Analysis of the source code exposed several troubling practices: weak password hashing using MD5, criticized as outdated and easily crackable; an internal script masquerading as an image manager which scans users’ browsers for cryptocurrency wallets like MetaMask; and intermediating payment processing that logs sensitive transaction metadata. These practices suggested intrusive user surveillance and questionable security standards.

Financial Scale and Laundering Operation

The compromised data revealed that YggTorrent allegedly generated around €10 million annually in revenue, likely undeclared, with server costs about €500,000. The administrators, using pseudonyms “Oracle” and “Destroy,” are suspected to have profited significantly. The laundering scheme involved over 30 proxy domains, fictitious e-commerce storefronts, legitimate payment processors like Stripe disguised as t-shirt sales, conversion to cryptocurrency, and anonymization through cryptocurrency mixers such as Tornado Cash and Monero.

Conflict and Retaliation between Hacker and Site Admins

The hacker published a manifesto criticizing YggTorrent’s management and security faults. The site admins responded with denials of data theft claims, specifically regarding credit card storage, and announced plans to relaunch the site using Django. However, they abandoned this effort shortly after, opting to sell the domain name with a disclaimer against illegal use.

Background on Hacker Motivation and Identity

The admins claimed the hacker sent a ransom email demanding $100,000 to withhold leaked data—a claim the hacker denied, suggesting the email was forged. They also alleged he used their pre-production server to host ransomware to trigger law enforcement intervention. The hacker reportedly was a 23-year-old French computer science student active on GitHub, who initially sought to bypass restrictions on the site for personal use but discovered the major security flaws.

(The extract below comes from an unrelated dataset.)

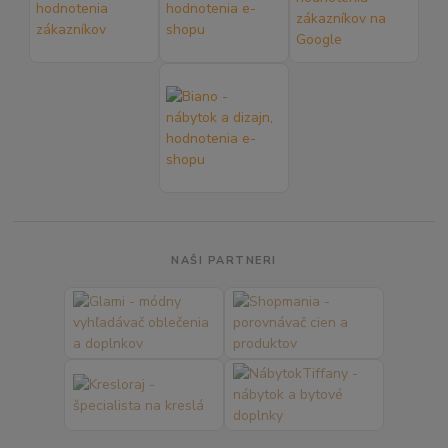
NAŠI PARTNERI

Impact on the French Piracy Scene and Future Platforms

Following YggTorrent’s demise, alternative torrent platforms like Lacal, Thor9, ThorN9, and Gemini gained attention, with some community skepticism about their operators. A new decentralized piracy model is emerging, aiming to distribute control and reduce vulnerability, though challenges remain in content moderation and preventing law enforcement infiltration. This shift signals continuing resilience of the French illegal download scene despite crackdowns.

CONCLUSION

The YggTorrent hack unveiled widespread security negligence, user privacy risks, and large-scale illicit financial activity, culminating in the site’s shutdown after nearly a decade of operation. This event underscores ongoing challenges in balancing technical vulnerabilities, community governance, and legal pressures within the evolving landscape of digital piracy in France.